Brasil que sonhava com a volta do irmão do cartunista Henfil, o sociólogo Betinho, mais um dos muitos exilados partidos num rabo de foguete. No qual choravam Clarice, viúva de Vladimir Herzog, Maria Tereza e Maria Aparecida, filhas de Manoel Fiel Filho, e muitos outros que perderem seus entes queridos pela repressão.
Mas uma dor assim pungente, de dar um nó na garganta, não havia de ser inutilmente, certo? Pra toda noite sufocante, existe um raiar do dia libertador. A esperança existia no horizonte, ainda que bamboleando como um equilibrista, alerta e consciente que pode, a qualquer momento, se estatelar no chão do circo. Mas o equilibrista segue, pois sabe que o show de todo artista tem que continuar. Qualquer faísca de esperança vale a pena ser perseguida. A perspectiva de uma anistia, quiçá de uma eleição direta, representava aquilo que as mocinhas francesas, jovens polacas e um batalhão de mulatas viram encarnada no Almirante Negro. A esperança equilibrista.

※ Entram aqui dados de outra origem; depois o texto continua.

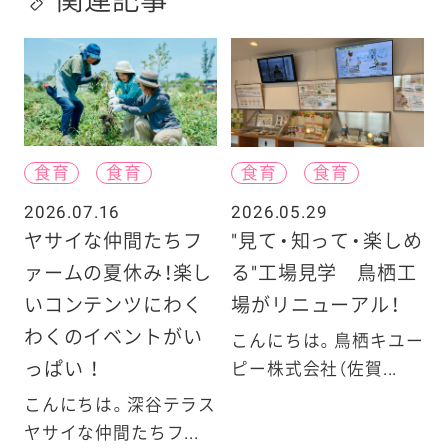
関連記事
食育
食育
食育
食育
2026.07.16
2026.05.29
ヤサイな仲間たちフ
"見て・知って・楽しめ
ァームの夏休み！楽し
る"工場見学 鳥栖工
いコンテンツにわく
場がリニューアル！
わくのイベントがい
こんにちは。鳥栖キユー
っぱい ！
ピー株式会社（佐賀...
こんにちは。深谷テラス
ヤサイな仲間たちフ...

Em O Cavaleiro e os Moinhos, Aldir aperta uma tecla semelhante:
Acreditar Na existência dourada do sol Mesmo que em plena boca Nos bata o açoite contínuo da noite
Arrebentar A corrente que envolve o amanhã Despertar as espadas Varrer as esfinges das encruzilhadas
Aldir nos fez acreditar na existência dourada do sol. Hoje, de novo, essa parece ser uma tarefa impensável, quixotesca. Em meio a uma pandemia, a natureza destruída, governantes que se lembram com saudosismo da ditadura e uma crise econômica em curso, a noite não anda dando arrego ao brasileiro.

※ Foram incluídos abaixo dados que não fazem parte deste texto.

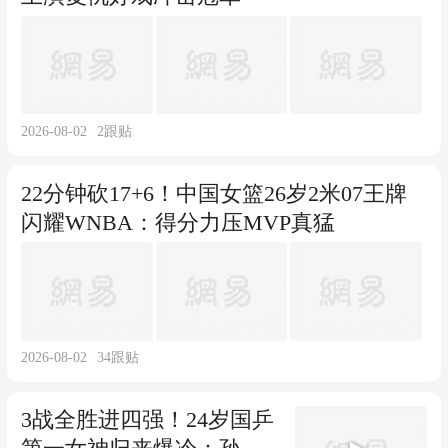
2026-08-02
2
跟贴
22分钟砍17+6！中国女篮26岁2米07王牌
闪耀WNBA：得分力压MVP真猛
2026-08-02
34
跟贴
3战全胜进四强！24岁国乒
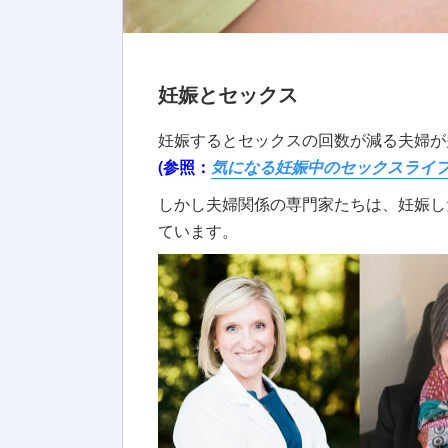
妊娠とセックス
妊娠するとセックスの回数が減る夫婦が
(参照：
気になる妊娠中のセックスライ
しかし夫婦関係の専門家たちは、妊娠し
ています。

Aldir Blanc faleceu em maio deste ano, por complicações decorrentes do novo coronavírus. Foi uma das várias vítimas que hoje são choradas por Marias e Clarices. Já era Tirolesa, Garrincha, Galeria, Aldir. Nos resta uma dor assim pungente, e a sua lembrança. A sua poesia nos elevou, mostrou um vislumbre do que o Brasil poderia ser. Foi um bravo marinheiro, há quem a história não esquecerá. Mas faz muito tempo. Faz mesmo?